There are going to be flash points of disagreement, however. A central piece of Ryan’s overhaul of the nation’s anti-poverty programs is requiring all recipients to meet with providers and create “customized life plans.” Moore likes the sound of that but doubts what it would mean in reality. “It would be wonderful if everybody would get a personal coach,” she said. “The reality is that that’s really an expensive model.”

She knows this from personal experience. “I was fortunate when I was on welfare that every once in a while I would run into a woman who was my social worker, someone who took an interest in me personally,” she said. That woman would call her regularly to check in and help her find ways to meet her goals. “But that was rare, and that’s expensive.” It’s more common that case workers are interested only in monitoring whether recipients are eligible for benefits.

Moore also calls for spending more money on the program, which may be anathema to conservatives. “It needs indexing for inflation,” she said. In 1996, TANF reached 72 percent of the poor families with children who should be eligible. By 2012, after inflation had eaten away at the value of the money states get from the federal government to administer the program, it dropped to 26 percent. And the benefits are now worth less in virtually every state than they were in the 90s, which means they can’t stretch as far as they used to. But Moore noted that Ryan “is not willing to move beyond the baseline, and of course that’s not enough money.”

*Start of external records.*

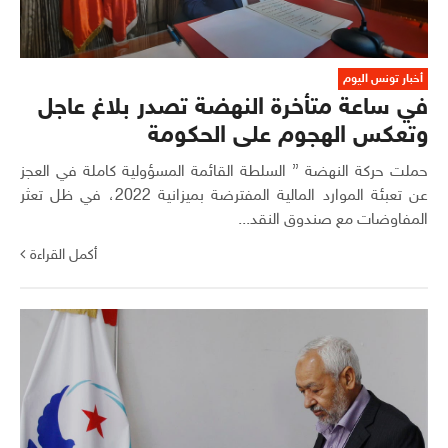
أخبار تونس اليوم
في ساعة متأخرة النهضة تصدر بلاغ عاجل
وتعكس الهجوم على الحكومة
حملت حركة النهضة ” السلطة القائمة المسؤولية كاملة في العجز
عن تعبئة الموارد المالية المفترضة بميزانية 2022، في ظل تعثر
المفاوضات مع صندوق النقد...
أكمل القراءة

And while this change doesn’t make it into her bill, Moore thinks TANF needs an even more fundamental reform. “The program is flawed in the way that it is structured,” she noted. The major change from the reform bill in 1996 was to make TANF a block grant, where the federal government gives states a fixed amount of money every year, rather than sharing in costs as they swing up and down with demand. Yet Ryan and other Republicans have proposed extending the block grant structure further, to all anti-poverty programs.

But the across-the-aisle conversation has already started. Moore discussed her bill with Ryan and hopes for a national dialogue about reform. “I hope to be able to expose, to peel back the rhetoric from the reality of the program,” she said. “You want people to be self sufficient? Hallelujah. Let’s talk about what that means.”